Introduction: Ordinary Life on High Alert

ORANGE ALARMS. It regulates. It highlights bodies and spaces for oversight. It demands constant vigilance. Orange polarizes. It marks some for protection and others for scrutiny. It is the color of risk management, of infrastructural failure, and of rising global terror, pandemic, and environmental threat. It is a temporary sign of hazard that now hangs permanently. Orange scandalizes. It scams. It misdirects. Nothing rhymes with orange.

This book uses the color orange as an interpretive key for theorizing the uneven distribution of safety and care in the twenty-first-century U.S. social landscape. It examines the institutional history and social politics of one hue in particular: the color “Safety Orange” (also known as “Blaze Orange,” “OSHA Orange,” and “Hunter Orange”), which has in recent decades become omnipresent in American public life. Today, it is most visible in the contexts of traffic control, work safety, and mass incarceration.
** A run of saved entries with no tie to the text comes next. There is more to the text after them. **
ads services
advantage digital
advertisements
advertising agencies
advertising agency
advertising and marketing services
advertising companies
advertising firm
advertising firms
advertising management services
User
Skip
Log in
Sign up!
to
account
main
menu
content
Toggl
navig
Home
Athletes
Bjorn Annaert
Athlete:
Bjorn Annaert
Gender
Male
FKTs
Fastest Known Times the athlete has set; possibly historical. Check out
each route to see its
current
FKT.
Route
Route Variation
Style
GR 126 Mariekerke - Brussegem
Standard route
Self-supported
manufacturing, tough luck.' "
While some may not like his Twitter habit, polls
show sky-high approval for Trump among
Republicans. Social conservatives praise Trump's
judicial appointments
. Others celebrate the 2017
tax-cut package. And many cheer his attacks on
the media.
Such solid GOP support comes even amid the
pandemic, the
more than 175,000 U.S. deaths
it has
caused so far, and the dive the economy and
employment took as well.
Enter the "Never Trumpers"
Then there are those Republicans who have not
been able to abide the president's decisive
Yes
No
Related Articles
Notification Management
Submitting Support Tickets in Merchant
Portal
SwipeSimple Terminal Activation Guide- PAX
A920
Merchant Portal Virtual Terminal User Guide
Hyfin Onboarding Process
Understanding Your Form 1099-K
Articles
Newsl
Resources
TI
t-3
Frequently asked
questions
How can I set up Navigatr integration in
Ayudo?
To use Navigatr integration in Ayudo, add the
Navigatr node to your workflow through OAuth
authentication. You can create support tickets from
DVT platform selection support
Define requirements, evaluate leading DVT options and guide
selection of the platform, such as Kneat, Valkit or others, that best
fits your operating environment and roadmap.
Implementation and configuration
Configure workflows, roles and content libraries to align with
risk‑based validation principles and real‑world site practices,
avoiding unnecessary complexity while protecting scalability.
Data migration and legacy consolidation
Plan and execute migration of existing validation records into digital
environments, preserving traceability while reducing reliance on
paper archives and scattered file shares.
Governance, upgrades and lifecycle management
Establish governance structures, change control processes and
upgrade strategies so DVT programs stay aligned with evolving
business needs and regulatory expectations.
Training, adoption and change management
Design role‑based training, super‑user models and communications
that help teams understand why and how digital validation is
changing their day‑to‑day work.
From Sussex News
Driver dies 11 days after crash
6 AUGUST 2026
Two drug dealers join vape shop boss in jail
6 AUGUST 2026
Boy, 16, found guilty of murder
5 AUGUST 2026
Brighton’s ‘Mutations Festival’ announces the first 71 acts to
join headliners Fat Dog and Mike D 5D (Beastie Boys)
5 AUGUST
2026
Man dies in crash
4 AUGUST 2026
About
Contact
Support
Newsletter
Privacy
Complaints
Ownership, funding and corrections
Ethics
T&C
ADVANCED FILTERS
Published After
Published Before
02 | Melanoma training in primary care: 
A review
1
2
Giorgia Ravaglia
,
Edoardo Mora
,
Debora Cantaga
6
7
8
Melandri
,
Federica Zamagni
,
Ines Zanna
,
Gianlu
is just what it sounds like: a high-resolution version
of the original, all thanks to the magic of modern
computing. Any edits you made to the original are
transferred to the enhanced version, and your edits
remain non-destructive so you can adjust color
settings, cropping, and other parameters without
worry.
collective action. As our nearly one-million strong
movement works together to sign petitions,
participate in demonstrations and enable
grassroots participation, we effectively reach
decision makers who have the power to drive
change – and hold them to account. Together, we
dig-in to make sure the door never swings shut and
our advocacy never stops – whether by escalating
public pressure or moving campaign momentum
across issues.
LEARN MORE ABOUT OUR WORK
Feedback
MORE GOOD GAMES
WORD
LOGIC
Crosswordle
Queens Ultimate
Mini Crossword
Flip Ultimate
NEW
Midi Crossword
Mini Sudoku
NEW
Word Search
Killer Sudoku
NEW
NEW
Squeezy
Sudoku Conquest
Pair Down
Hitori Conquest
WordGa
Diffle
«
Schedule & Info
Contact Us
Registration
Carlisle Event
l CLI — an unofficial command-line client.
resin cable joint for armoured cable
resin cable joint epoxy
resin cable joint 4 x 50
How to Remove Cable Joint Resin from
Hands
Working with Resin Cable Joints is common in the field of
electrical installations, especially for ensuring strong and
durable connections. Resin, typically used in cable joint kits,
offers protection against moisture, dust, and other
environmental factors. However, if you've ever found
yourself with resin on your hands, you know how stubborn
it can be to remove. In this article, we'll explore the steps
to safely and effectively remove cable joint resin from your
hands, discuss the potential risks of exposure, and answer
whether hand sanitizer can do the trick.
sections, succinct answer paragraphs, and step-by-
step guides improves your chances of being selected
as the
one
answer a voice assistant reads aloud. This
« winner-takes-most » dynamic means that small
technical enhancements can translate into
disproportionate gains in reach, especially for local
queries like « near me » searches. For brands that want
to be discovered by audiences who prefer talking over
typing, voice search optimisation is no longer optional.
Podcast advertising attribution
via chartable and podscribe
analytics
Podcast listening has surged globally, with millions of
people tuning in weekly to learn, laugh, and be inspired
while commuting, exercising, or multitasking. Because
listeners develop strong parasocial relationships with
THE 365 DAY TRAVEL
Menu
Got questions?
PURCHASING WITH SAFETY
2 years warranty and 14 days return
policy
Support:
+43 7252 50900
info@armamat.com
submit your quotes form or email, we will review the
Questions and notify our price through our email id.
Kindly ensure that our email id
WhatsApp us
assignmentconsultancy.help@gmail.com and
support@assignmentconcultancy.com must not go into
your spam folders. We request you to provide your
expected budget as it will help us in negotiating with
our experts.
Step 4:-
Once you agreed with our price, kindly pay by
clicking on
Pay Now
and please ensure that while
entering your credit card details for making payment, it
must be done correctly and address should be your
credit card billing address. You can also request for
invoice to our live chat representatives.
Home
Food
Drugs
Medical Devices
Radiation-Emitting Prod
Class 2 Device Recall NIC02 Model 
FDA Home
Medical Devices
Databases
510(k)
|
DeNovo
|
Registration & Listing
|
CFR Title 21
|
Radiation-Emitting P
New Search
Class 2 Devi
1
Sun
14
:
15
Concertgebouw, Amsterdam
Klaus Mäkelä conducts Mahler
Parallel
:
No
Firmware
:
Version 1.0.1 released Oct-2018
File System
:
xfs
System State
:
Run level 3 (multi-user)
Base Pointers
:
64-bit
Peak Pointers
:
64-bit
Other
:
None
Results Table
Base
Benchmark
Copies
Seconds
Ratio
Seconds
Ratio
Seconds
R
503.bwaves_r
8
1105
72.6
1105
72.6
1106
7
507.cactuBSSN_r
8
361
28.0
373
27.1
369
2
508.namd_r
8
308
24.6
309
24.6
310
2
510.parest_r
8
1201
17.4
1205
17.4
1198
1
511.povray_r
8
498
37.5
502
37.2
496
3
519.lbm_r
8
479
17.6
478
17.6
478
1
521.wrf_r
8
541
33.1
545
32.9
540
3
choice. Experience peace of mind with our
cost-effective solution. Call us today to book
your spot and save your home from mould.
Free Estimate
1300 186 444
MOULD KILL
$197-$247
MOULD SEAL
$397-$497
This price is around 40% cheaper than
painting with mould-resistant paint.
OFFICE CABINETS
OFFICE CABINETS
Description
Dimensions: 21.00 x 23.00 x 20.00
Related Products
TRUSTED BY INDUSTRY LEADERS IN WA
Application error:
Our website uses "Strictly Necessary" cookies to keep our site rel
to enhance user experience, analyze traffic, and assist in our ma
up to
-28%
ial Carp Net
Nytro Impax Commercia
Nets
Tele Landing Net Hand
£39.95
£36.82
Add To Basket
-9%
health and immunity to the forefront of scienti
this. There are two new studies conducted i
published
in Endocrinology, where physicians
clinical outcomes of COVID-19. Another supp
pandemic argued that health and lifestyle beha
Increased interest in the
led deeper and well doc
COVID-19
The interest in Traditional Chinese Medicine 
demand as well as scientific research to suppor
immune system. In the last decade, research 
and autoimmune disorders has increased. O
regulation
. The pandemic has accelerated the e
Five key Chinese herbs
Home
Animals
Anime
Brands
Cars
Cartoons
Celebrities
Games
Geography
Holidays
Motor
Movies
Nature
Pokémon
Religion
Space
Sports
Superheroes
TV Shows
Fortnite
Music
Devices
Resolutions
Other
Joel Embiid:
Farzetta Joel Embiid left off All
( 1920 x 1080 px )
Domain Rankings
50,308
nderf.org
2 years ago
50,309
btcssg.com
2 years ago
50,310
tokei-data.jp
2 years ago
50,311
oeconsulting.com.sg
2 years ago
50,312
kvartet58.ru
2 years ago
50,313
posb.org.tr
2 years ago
If the U.S. cultural present were a color, it would be Safety Orange. The hue first emerged in the 1950s as a bureaucratic color standard for conveying warning in U.S. technical manuals and federal regulations; it was chosen for its effectiveness in setting objects apart from their natural environment, particularly against blue sky.1 Around the same time, a separate panel of experts determined that fluorescent orange was the most visible color for the most people under the widest variety of conditions. Safety Orange’s high visibility has to do with how molecules absorb energy when they are exposed to certain wavelengths of light: UV-reactive fluorescence emits light in the presence of UV radiation, causing a boost in our color perception and making fluorescent colors like Safety Orange appear bolder and brighter to our brains. By the 1960s, the color had been adopted by states across the United States as the mandatory color standard for hunters’ safety gear. The color was found to be useful for hunters precisely because it is so unmistakably manmade, “so startlingly vivid and unnatural that it dispels all notion that you are looking at a deer, or anything else occurring in nature.”2

But these days safety is the last thing we associate with Safety Orange, which despite its name now invokes a state of generalized alarm. Today, the color is ubiquitous—a result of developments in advanced liberal or “neoliberal” forms of governance (the shrinking of the state mandate and divestment from national infrastructure and an emphasis on personal choice and self-management), security strategies (defined by the expansion of militarized regimes of control and surveillance at home and abroad), and unsustainable economic growth (the rise of a culture of cheaply produced and highly disposable consumer goods). A relic from the post-9/11 state of exception turned permanent fixture in an era of responsibilization3 and expanding precarization, orange is the environmental and semiotic expression of these developments in the American public sphere. The color marks the extremes of both state oversight and abandonment, both capitalist excess and dereliction. Safety Orange designates certain bodies for safeguarding (it is used for hazard cones, high-visibility vests, and life jackets) and others as threats (it marks certain prisoners for particular supervision).4 The U.S. contemporary landscape is saturated in orange, which allows the tracking of bodies, neighborhoods, and infrastructures coded as worthy of care—and of those deemed expendable, and thereby subject to heightened risk of social and ecological death and debility.5 As such, the color is an exemplary marker of the racial logics behind narratives of “public safety” used to legitimize U.S. militarized policing and securitization.6 Safety Orange speaks in two registers of neoliberal administration: the soft power of state withdrawal, which intones Please proceed with caution, and the hard power of the militarized state of exception, which grunts Keep moving, there is nothing here to see! The significance of Safety Orange for the current moment lies in the paradoxical effects of its hypervisibility under racial and commodity capitalism: its capacity to both attract and repel makes it a useful material index for a phenomenology of neoliberal attention.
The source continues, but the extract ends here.